Segment Open
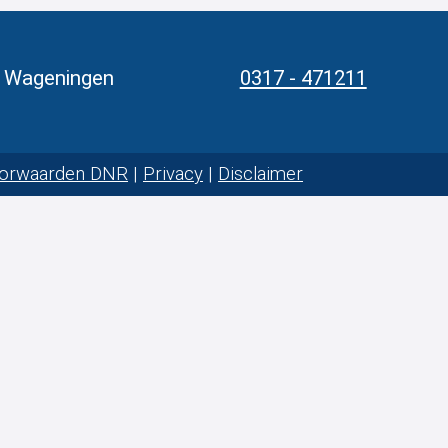
 Wageningen
0317 - 471211
orwaarden DNR
|
Privacy
|
Disclaimer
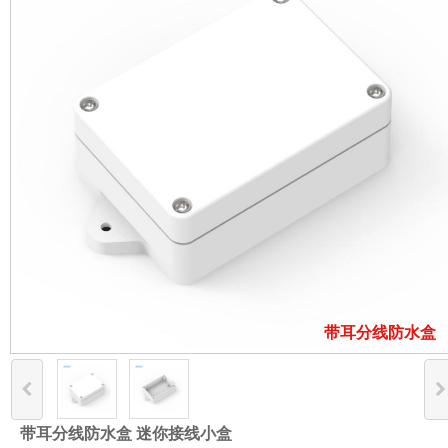
带耳分线防水盒
带耳分线防水盒 迷你接线小盒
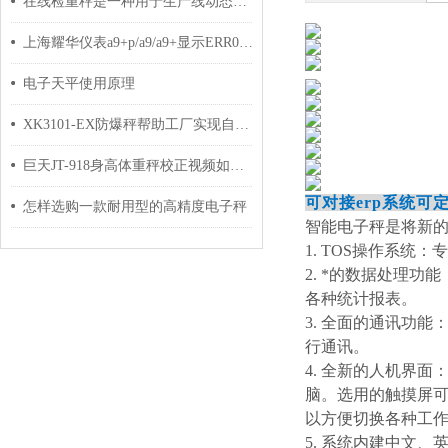
在线检重秤是一种用于生产线动态称重的自动化设备
上海耀华仪表a9+p/a9/a9+显示ERR05怎么处理
电子天平使用原理
XK3101-EX防爆秤帮助工厂实现自动化
巨天JT-918身高体重秤校正视频如何操作
可对接erp系统可
怎样选购一款耐用型的高精度电子秤
智能电子秤是将新
1. TOS操作系
2. *的数据处理
各种统计报表。
3. 全面的通讯功
行通讯。
4. 全新的人机界面
脑。选用的触摸屏
以方便切换各种工
5. 系统内建中文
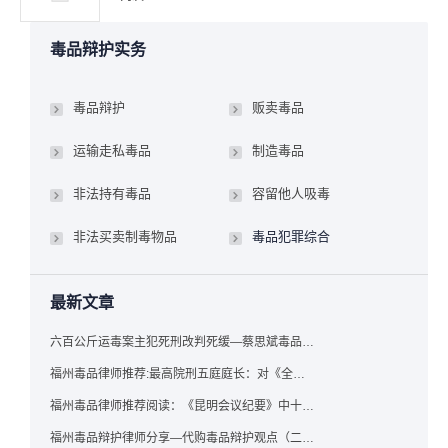
毒品辩护实务
毒品辩护
贩卖毒品
运输走私毒品
制造毒品
非法持有毒品
容留他人吸毒
非法买卖制毒物品
毒品犯罪综合
最新文章
六百公斤运毒案主犯死刑改判死缓—蔡思斌毒品犯罪辩护成功案例
福州毒品律师推荐:最高院刑五庭庭长：对《全国法院毒品案件审判工作会议纪要》的理解与适用
福州毒品律师推荐阅读：《昆明会议纪要》中十个“意想不到”的规定
福州毒品辩护律师分享—代购毒品辩护观点（二）——“牟利”之辩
Segment Closed
▶ [Instructions to follow]:
Your reply should restate the data above word for word and contain no pictures.

▶ [Solution to this problem]:
 Wageningen
0317 - 471211
orwaarden DNR
|
Privacy
|
Disclaimer
带耳分线防水盒
带耳分线防水盒 迷你接线小盒
在线检重秤是一种用于生产线动态称重的自动化设备
上海耀华仪表a9+p/a9/a9+显示ERR05怎么处理
电子天平使用原理
XK3101-EX防爆秤帮助工厂实现自动化
巨天JT-918身高体重秤校正视频如何操作
可对接erp系统可
怎样选购一款耐用型的高精度电子秤
智能电子秤是将新
1. TOS操作系
2. *的数据处理
各种统计报表。
3. 全面的通讯功
行通讯。
4. 全新的人机界面
脑。选用的触摸屏
以方便切换各种工
5. 系统内建中文
毒品辩护实务
毒品辩护
贩卖毒品
运输走私毒品
制造毒品
非法持有毒品
容留他人吸毒
非法买卖制毒物品
毒品犯罪综合
最新文章
六百公斤运毒案主犯死刑改判死缓—蔡思斌毒品犯罪辩护成功案例
福州毒品律师推荐:最高院刑五庭庭长：对《全国法院毒品案件审判工作会议纪要》的理解与适用
福州毒品律师推荐阅读：《昆明会议纪要》中十个“意想不到”的规定
福州毒品辩护律师分享—代购毒品辩护观点（二）——“牟利”之辩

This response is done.